Rhubarb crunch is a summer staple in my family. As soon as that rhubarb starts popping up in the garden my siblings and I are begging to be given some so we can make rhubarb crunch...which you have to make pretty often because it disappears ridiculously quickly. I love it with all rhubarb, but if you're short on rhubarb or if you want to make a larger batch you can add in some other fruits - apple pairs nicely with the rhubarb and blackberry is fantastic.
Step 1: Ingredients
Rhubarb crunch has two different parts - the crunchy bit which makes up the top and bottom and the filling which is fruit and a thick sugary sauce. I'll be giving you the ingredients separately. Note that the amounts called for here are will make an 8x8 pan of crunch. If you'd like to make a 13x9 pan (which you probably will) there are two ways to do it: the way my mom always made it was by tripling the amount of crunch made and doubling the fruit/filling. This makes a sweeter, sturdier dessert. As I've gotten older I've started just doubling each part of the recipe. This creates a slightly less sweet dessert that is a little more likely to fall apart but is still absolutely delicious and lets the fruit shine through a little more.
1 cup flour
1 cup brown sugar
3/4 cup oats
1/2 cup melted shortening or butter
1 teaspoon vanilla
1 teaspoon cinnamon
1 cup sugar
1 cup water
3 tablespoons cornstarch
1 teaspoon vanilla
4 cups chopped rhubarb
Step 2: Crunch Layer
Combine all of the crunchy ingredients together in a large bowl. Using your fingers mix thoroughly. Press half of this mixture into the bottom of a greased pan. Set the other half aside.
Step 3: Filling
In a medium pot combine the water, cornstarch, vanilla, and white sugar. Whisk until well combined. Heat on medium until the mixture becomes thick and syrupy stirring occasionally.
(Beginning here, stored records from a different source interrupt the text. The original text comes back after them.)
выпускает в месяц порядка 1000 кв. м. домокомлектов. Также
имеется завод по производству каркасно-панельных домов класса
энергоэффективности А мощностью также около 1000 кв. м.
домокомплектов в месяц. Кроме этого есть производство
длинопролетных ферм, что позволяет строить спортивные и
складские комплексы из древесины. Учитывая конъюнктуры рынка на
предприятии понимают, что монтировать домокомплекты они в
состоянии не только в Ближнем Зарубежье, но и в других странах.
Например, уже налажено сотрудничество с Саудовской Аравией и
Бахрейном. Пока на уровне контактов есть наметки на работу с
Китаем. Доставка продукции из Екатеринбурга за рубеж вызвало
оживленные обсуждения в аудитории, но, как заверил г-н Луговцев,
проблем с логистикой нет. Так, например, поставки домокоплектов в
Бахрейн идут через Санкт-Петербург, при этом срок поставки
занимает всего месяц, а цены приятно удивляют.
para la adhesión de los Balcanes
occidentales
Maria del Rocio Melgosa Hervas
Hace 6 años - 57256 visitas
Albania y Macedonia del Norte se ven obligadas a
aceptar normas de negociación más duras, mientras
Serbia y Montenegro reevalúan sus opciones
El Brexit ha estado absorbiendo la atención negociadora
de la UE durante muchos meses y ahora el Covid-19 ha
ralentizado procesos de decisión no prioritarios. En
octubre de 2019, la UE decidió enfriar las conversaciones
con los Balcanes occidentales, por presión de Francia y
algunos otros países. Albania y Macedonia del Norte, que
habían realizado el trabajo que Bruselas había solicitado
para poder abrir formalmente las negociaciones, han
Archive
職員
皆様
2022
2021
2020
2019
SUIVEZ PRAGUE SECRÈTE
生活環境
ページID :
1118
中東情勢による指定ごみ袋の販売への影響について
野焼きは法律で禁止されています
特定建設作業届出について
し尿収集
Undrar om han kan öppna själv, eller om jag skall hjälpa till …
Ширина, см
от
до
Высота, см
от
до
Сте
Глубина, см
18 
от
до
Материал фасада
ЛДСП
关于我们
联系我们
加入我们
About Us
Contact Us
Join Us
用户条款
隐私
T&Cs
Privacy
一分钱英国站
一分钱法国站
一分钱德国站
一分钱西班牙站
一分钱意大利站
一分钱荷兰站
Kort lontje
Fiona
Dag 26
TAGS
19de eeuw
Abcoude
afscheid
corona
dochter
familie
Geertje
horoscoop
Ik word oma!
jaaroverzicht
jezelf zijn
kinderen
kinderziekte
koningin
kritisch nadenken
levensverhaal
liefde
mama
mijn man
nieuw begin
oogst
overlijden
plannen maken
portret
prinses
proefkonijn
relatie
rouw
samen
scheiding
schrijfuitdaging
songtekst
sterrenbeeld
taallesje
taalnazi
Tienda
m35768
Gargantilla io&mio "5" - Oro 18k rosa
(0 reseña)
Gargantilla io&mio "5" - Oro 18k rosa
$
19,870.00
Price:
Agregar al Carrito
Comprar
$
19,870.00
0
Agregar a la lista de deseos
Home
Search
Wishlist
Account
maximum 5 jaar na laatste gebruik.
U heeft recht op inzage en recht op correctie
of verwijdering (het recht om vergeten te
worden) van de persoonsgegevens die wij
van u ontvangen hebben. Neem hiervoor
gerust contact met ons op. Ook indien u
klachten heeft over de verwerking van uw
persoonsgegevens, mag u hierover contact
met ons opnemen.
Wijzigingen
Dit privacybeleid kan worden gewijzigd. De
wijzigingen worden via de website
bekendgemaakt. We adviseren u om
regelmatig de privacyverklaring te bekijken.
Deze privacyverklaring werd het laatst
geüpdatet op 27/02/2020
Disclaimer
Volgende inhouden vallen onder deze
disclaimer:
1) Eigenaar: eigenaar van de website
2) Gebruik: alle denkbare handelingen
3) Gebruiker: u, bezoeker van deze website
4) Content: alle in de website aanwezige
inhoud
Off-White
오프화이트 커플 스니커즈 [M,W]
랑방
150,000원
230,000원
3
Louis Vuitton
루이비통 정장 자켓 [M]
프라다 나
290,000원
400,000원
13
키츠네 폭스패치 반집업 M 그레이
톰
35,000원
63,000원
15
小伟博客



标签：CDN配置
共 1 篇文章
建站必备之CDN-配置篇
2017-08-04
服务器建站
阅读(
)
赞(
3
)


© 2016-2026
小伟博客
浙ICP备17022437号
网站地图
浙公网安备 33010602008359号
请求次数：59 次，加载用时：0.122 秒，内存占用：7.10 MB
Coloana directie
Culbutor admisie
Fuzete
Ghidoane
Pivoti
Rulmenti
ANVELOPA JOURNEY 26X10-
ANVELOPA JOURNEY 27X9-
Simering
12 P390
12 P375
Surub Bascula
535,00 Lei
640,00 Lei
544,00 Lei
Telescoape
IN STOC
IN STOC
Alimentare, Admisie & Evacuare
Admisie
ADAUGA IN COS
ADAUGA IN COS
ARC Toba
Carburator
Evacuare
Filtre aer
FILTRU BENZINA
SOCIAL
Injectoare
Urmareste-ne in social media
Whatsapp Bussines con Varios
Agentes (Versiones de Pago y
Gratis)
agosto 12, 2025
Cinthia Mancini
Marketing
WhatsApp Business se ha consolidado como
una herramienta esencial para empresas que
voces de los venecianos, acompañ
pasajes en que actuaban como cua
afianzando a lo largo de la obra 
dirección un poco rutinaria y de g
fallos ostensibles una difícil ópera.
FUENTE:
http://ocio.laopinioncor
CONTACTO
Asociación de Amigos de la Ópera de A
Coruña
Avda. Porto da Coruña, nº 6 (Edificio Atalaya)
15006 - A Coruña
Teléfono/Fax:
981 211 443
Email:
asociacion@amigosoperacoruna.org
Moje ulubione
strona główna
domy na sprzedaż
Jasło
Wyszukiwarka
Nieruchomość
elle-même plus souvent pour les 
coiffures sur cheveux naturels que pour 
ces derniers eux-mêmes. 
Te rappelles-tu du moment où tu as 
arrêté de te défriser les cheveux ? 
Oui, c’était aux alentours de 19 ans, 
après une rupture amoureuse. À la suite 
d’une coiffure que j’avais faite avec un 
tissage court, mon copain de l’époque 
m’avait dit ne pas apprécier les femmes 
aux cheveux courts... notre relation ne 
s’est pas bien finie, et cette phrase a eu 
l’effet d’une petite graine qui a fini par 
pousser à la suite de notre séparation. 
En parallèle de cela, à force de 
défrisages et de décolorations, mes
Step 4: Putting It Together
Spread the chopped rhubarb (and other fruit if you are mixing kinds) over the brown sugar/oat mixture that you've already pressed into the bottom of your pan. Pour the cornstarch syrup over the fruit. Gently crumble the rest of the oat mixture over the top trying to get an even covering.
Bake at 350 for 1 hour. Try to let it cool a little before eating so you don't scald your tongue.